Something I never envisioned, however, was choosing to die for what I believed. In all the fantasies of my boyhood, I lived to enjoy the praise of an adoring crowd; I pretended to bask in the glow of my own awesomeness. If I had known the story of Stephen’s martyrdom, I’m confident I wouldn’t have recognized anything heroic about it. A hero, I believed, survived well into the happily ever after.
When we encounter Stephen in the book of Acts, he is busy performing great deeds and speaking with wisdom imparted to him by God’s Spirit. This draws the ire of the religious leaders, and Stephen is put on trial for blasphemy. When asked to answer these charges, he could have avoided further enraging his accusers by recanting on all his talk about Jesus; he could have kept his convictions to himself; he could have saved himself and lived. Instead, Stephen takes us on a greatest hits tour of Israelite history, from Abraham to Solomon, arguing that God’s own people have time and time again rejected the prophets He has sent. Their tendency of “resisting the Holy Spirit” (Acts 7:51) is never more evident than when they betrayed and murdered the One sent by God: Jesus.
Naturally, the crowd is incensed, and Stephen may yet have spared himself the worst by simply keeping his lips sealed. But God sent him a vision, and Stephen could not resist sharing the beauty of what he saw: “He said, ‘Look! I see the heavens opened and the Son of Man standing at the right hand of God!’” (vv.55–56).

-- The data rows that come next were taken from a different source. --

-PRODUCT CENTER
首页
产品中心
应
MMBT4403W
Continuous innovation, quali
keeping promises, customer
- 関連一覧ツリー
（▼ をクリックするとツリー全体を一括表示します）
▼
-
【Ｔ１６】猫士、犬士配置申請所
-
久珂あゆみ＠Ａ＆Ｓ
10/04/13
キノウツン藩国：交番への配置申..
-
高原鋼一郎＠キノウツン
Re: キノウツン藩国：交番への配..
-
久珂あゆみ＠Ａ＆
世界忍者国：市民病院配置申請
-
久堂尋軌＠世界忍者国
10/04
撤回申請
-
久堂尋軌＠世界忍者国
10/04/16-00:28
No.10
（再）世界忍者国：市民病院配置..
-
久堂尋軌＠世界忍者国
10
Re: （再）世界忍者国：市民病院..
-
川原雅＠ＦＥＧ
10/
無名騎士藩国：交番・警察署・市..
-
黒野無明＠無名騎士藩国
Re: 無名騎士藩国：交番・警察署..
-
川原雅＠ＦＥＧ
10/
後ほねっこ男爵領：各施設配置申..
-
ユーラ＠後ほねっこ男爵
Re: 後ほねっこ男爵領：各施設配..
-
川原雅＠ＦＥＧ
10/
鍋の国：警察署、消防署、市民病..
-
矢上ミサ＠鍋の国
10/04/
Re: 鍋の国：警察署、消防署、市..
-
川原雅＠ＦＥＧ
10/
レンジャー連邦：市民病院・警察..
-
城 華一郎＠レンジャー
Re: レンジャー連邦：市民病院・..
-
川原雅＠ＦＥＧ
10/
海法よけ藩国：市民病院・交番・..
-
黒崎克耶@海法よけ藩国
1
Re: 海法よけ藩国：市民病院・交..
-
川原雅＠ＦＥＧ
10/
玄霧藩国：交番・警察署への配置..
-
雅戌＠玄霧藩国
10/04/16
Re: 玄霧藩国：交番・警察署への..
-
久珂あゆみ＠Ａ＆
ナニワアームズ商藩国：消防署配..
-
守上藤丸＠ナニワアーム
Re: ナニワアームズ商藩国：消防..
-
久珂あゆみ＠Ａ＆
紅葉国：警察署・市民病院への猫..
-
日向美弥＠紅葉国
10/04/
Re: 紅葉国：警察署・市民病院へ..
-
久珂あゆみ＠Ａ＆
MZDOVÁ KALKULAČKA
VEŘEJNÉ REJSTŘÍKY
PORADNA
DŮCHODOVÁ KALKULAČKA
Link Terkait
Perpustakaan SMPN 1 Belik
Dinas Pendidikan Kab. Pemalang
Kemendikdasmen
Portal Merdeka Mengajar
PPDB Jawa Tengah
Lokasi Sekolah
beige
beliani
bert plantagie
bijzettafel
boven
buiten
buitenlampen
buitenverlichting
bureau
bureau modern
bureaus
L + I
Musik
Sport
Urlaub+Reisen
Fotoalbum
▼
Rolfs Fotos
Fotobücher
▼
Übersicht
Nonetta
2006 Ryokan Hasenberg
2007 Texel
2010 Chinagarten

In my life of relative comfort and prosperity, I may never have to choose between Jesus and death; my life may never be on the line as a result of my faith in Christ. But my understanding of real heroism is directly challenged when I think of Stephen and the countless others who have chosen to die rather than forsake the name of Jesus. In fact, I pray I can keep this story close to my heart as long as I live so that, even in the most mundane circumstances, I will be ready to confess the truth about who Jesus is and what He has done in my life.